**Work to be completed**: Print the listing below in its entirety, character for character.

* * *

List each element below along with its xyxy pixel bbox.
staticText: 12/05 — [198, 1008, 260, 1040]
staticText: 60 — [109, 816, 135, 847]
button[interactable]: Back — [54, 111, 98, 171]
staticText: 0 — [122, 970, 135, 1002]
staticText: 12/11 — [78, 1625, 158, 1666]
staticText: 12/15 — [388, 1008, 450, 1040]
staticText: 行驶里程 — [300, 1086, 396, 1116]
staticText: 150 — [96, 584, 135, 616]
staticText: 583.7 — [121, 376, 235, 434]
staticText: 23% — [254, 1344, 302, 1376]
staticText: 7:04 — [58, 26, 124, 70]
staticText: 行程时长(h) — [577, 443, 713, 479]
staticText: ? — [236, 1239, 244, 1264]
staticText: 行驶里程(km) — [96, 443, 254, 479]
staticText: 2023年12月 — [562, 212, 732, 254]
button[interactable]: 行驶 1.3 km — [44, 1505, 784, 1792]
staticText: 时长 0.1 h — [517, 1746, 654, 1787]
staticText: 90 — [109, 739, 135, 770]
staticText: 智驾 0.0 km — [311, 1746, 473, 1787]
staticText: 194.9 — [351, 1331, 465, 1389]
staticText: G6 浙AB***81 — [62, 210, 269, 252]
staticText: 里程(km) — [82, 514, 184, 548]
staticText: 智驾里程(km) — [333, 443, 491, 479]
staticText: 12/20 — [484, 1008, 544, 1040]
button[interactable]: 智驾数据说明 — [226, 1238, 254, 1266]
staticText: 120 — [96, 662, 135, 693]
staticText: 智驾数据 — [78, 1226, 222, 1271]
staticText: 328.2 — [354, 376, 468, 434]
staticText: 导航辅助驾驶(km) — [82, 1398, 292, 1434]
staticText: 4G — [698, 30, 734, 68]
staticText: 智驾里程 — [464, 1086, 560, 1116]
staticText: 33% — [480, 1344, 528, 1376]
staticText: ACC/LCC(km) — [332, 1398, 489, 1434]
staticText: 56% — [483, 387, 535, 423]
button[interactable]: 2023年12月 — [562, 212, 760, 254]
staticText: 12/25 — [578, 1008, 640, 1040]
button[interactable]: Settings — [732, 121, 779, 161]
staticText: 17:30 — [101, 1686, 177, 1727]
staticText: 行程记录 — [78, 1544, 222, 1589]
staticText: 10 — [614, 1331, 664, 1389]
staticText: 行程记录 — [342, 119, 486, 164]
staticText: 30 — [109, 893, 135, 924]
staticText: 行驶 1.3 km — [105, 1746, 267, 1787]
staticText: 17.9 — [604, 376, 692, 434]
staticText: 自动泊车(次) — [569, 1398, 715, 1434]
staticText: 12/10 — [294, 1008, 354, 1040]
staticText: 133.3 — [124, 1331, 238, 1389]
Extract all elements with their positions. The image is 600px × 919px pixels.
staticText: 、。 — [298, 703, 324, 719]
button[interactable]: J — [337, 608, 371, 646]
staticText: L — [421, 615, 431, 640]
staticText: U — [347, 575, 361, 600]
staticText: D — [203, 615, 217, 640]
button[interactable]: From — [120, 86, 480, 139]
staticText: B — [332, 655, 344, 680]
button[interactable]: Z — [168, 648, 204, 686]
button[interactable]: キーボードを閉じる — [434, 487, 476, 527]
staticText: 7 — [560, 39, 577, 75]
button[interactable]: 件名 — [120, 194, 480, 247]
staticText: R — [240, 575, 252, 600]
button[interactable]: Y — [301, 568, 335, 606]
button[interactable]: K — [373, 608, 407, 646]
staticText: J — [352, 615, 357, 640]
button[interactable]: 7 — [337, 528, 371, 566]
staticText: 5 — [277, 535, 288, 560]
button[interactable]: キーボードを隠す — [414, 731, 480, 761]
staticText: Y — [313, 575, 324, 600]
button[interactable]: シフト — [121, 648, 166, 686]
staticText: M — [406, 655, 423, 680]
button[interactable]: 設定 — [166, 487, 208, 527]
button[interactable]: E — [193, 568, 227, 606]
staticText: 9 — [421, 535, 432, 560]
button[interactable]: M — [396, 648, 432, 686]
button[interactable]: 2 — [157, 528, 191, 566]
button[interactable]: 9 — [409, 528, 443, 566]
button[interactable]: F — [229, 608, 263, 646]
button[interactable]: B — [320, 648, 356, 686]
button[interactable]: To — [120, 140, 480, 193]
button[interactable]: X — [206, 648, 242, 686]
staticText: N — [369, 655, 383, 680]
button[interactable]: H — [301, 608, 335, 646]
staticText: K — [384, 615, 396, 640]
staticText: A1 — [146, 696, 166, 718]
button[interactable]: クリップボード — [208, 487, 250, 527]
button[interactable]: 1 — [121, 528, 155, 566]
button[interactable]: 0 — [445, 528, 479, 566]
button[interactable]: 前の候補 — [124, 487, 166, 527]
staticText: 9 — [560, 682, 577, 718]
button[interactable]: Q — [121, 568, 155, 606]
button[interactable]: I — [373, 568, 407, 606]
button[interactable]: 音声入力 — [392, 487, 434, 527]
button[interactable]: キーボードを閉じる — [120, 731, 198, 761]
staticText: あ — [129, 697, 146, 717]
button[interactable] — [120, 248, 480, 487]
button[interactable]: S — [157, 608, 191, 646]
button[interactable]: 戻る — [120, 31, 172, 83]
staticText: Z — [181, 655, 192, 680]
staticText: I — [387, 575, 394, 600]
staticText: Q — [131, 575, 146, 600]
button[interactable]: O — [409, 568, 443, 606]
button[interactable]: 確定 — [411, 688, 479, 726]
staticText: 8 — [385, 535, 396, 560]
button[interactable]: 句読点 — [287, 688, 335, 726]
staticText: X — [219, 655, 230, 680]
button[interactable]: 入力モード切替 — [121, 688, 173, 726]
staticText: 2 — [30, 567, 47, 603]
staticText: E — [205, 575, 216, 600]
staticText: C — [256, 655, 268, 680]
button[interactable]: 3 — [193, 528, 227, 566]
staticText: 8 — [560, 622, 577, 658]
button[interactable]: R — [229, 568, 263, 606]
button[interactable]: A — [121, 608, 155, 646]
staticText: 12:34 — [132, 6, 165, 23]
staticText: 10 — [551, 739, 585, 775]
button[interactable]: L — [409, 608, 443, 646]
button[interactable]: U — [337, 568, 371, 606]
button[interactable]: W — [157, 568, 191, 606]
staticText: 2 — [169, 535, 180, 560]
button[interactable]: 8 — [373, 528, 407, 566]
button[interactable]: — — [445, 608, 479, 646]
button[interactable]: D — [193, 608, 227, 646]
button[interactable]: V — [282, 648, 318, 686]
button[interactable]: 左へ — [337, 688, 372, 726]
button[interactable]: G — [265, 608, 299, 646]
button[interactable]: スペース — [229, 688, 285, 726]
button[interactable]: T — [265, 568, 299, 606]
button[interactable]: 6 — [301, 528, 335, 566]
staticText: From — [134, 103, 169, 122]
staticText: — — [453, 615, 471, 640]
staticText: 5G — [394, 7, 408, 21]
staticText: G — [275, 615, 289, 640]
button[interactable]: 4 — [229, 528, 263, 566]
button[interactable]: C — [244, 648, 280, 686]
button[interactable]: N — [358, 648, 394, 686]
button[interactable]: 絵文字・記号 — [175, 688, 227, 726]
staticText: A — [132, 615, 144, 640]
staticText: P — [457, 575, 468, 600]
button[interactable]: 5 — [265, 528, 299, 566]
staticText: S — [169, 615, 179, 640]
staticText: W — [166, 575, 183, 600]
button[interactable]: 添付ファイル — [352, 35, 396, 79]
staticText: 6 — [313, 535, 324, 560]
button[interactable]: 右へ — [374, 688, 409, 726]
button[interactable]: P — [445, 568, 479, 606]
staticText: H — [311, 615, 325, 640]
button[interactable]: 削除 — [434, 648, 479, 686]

* * *

**Answer below**:
List each element below along with its xyxy pixel bbox.
staticText: 12/05 — [198, 1008, 260, 1040]
staticText: 60 — [109, 816, 135, 847]
button[interactable]: Back — [54, 111, 98, 171]
staticText: 0 — [122, 970, 135, 1002]
staticText: 12/11 — [78, 1625, 158, 1666]
staticText: 12/15 — [388, 1008, 450, 1040]
staticText: 行驶里程 — [300, 1086, 396, 1116]
staticText: 150 — [96, 584, 135, 616]
staticText: 583.7 — [121, 376, 235, 434]
staticText: 23% — [254, 1344, 302, 1376]
staticText: 7:04 — [58, 26, 124, 70]
staticText: 行程时长(h) — [577, 443, 713, 479]
staticText: ? — [236, 1239, 244, 1264]
staticText: 行驶里程(km) — [96, 443, 254, 479]
staticText: 2023年12月 — [562, 212, 732, 254]
button[interactable]: 行驶 1.3 km — [44, 1505, 784, 1792]
staticText: 时长 0.1 h — [517, 1746, 654, 1787]
staticText: 90 — [109, 739, 135, 770]
staticText: 智驾 0.0 km — [311, 1746, 473, 1787]
staticText: 194.9 — [351, 1331, 465, 1389]
staticText: G6 浙AB***81 — [62, 210, 269, 252]
staticText: 里程(km) — [82, 514, 184, 548]
staticText: 智驾里程(km) — [333, 443, 491, 479]
staticText: 12/20 — [484, 1008, 544, 1040]
button[interactable]: 智驾数据说明 — [226, 1238, 254, 1266]
staticText: 120 — [96, 662, 135, 693]
staticText: 智驾数据 — [78, 1226, 222, 1271]
staticText: 328.2 — [354, 376, 468, 434]
staticText: 导航辅助驾驶(km) — [82, 1398, 292, 1434]
staticText: 4G — [698, 30, 734, 68]
staticText: 智驾里程 — [464, 1086, 560, 1116]
staticText: 33% — [480, 1344, 528, 1376]
staticText: ACC/LCC(km) — [332, 1398, 489, 1434]
staticText: 56% — [483, 387, 535, 423]
button[interactable]: 2023年12月 — [562, 212, 760, 254]
staticText: 12/25 — [578, 1008, 640, 1040]
button[interactable]: Settings — [732, 121, 779, 161]
staticText: 17:30 — [101, 1686, 177, 1727]
staticText: 行程记录 — [78, 1544, 222, 1589]
staticText: 10 — [614, 1331, 664, 1389]
staticText: 行程记录 — [342, 119, 486, 164]
staticText: 30 — [109, 893, 135, 924]
staticText: 行驶 1.3 km — [105, 1746, 267, 1787]
staticText: 17.9 — [604, 376, 692, 434]
staticText: 自动泊车(次) — [569, 1398, 715, 1434]
staticText: 12/10 — [294, 1008, 354, 1040]
staticText: 133.3 — [124, 1331, 238, 1389]
Extract all elements with their positions. The image is 600px × 919px pixels.
staticText: 、。 — [298, 703, 324, 719]
button[interactable]: J — [337, 608, 371, 646]
staticText: L — [421, 615, 431, 640]
staticText: U — [347, 575, 361, 600]
staticText: D — [203, 615, 217, 640]
button[interactable]: From — [120, 86, 480, 139]
staticText: B — [332, 655, 344, 680]
button[interactable]: Z — [168, 648, 204, 686]
button[interactable]: キーボードを閉じる — [434, 487, 476, 527]
staticText: 7 — [560, 39, 577, 75]
button[interactable]: 件名 — [120, 194, 480, 247]
staticText: R — [240, 575, 252, 600]
button[interactable]: Y — [301, 568, 335, 606]
button[interactable]: K — [373, 608, 407, 646]
staticText: J — [352, 615, 357, 640]
button[interactable]: 7 — [337, 528, 371, 566]
staticText: 5 — [277, 535, 288, 560]
button[interactable]: キーボードを隠す — [414, 731, 480, 761]
staticText: Y — [313, 575, 324, 600]
button[interactable]: シフト — [121, 648, 166, 686]
staticText: M — [406, 655, 423, 680]
button[interactable]: 設定 — [166, 487, 208, 527]
button[interactable]: E — [193, 568, 227, 606]
staticText: 9 — [421, 535, 432, 560]
button[interactable]: M — [396, 648, 432, 686]
button[interactable]: 2 — [157, 528, 191, 566]
button[interactable]: 9 — [409, 528, 443, 566]
button[interactable]: F — [229, 608, 263, 646]
button[interactable]: B — [320, 648, 356, 686]
button[interactable]: To — [120, 140, 480, 193]
button[interactable]: X — [206, 648, 242, 686]
staticText: N — [369, 655, 383, 680]
button[interactable]: H — [301, 608, 335, 646]
staticText: K — [384, 615, 396, 640]
staticText: A1 — [146, 696, 166, 718]
button[interactable]: クリップボード — [208, 487, 250, 527]
button[interactable]: 1 — [121, 528, 155, 566]
button[interactable]: 0 — [445, 528, 479, 566]
button[interactable]: 前の候補 — [124, 487, 166, 527]
staticText: 9 — [560, 682, 577, 718]
button[interactable]: Q — [121, 568, 155, 606]
button[interactable]: I — [373, 568, 407, 606]
button[interactable]: 音声入力 — [392, 487, 434, 527]
button[interactable]: キーボードを閉じる — [120, 731, 198, 761]
staticText: あ — [129, 697, 146, 717]
button[interactable] — [120, 248, 480, 487]
button[interactable]: S — [157, 608, 191, 646]
button[interactable]: 戻る — [120, 31, 172, 83]
staticText: Z — [181, 655, 192, 680]
staticText: I — [387, 575, 394, 600]
staticText: Q — [131, 575, 146, 600]
button[interactable]: O — [409, 568, 443, 606]
button[interactable]: 確定 — [411, 688, 479, 726]
staticText: 8 — [385, 535, 396, 560]
button[interactable]: 句読点 — [287, 688, 335, 726]
staticText: X — [219, 655, 230, 680]
button[interactable]: 入力モード切替 — [121, 688, 173, 726]
staticText: 2 — [30, 567, 47, 603]
staticText: E — [205, 575, 216, 600]
staticText: C — [256, 655, 268, 680]
button[interactable]: 3 — [193, 528, 227, 566]
staticText: 8 — [560, 622, 577, 658]
button[interactable]: R — [229, 568, 263, 606]
button[interactable]: A — [121, 608, 155, 646]
staticText: 12:34 — [132, 6, 165, 23]
staticText: 10 — [551, 739, 585, 775]
button[interactable]: L — [409, 608, 443, 646]
button[interactable]: U — [337, 568, 371, 606]
button[interactable]: W — [157, 568, 191, 606]
staticText: 2 — [169, 535, 180, 560]
button[interactable]: 8 — [373, 528, 407, 566]
button[interactable]: — — [445, 608, 479, 646]
button[interactable]: D — [193, 608, 227, 646]
button[interactable]: V — [282, 648, 318, 686]
button[interactable]: 左へ — [337, 688, 372, 726]
button[interactable]: G — [265, 608, 299, 646]
button[interactable]: スペース — [229, 688, 285, 726]
button[interactable]: T — [265, 568, 299, 606]
button[interactable]: 6 — [301, 528, 335, 566]
staticText: From — [134, 103, 169, 122]
staticText: — — [453, 615, 471, 640]
staticText: 5G — [394, 7, 408, 21]
staticText: G — [275, 615, 289, 640]
button[interactable]: 4 — [229, 528, 263, 566]
button[interactable]: C — [244, 648, 280, 686]
button[interactable]: N — [358, 648, 394, 686]
button[interactable]: 絵文字・記号 — [175, 688, 227, 726]
staticText: A — [132, 615, 144, 640]
staticText: P — [457, 575, 468, 600]
button[interactable]: 5 — [265, 528, 299, 566]
staticText: S — [169, 615, 179, 640]
staticText: W — [166, 575, 183, 600]
button[interactable]: 添付ファイル — [352, 35, 396, 79]
staticText: 6 — [313, 535, 324, 560]
button[interactable]: 右へ — [374, 688, 409, 726]
button[interactable]: P — [445, 568, 479, 606]
staticText: H — [311, 615, 325, 640]
button[interactable]: 削除 — [434, 648, 479, 686]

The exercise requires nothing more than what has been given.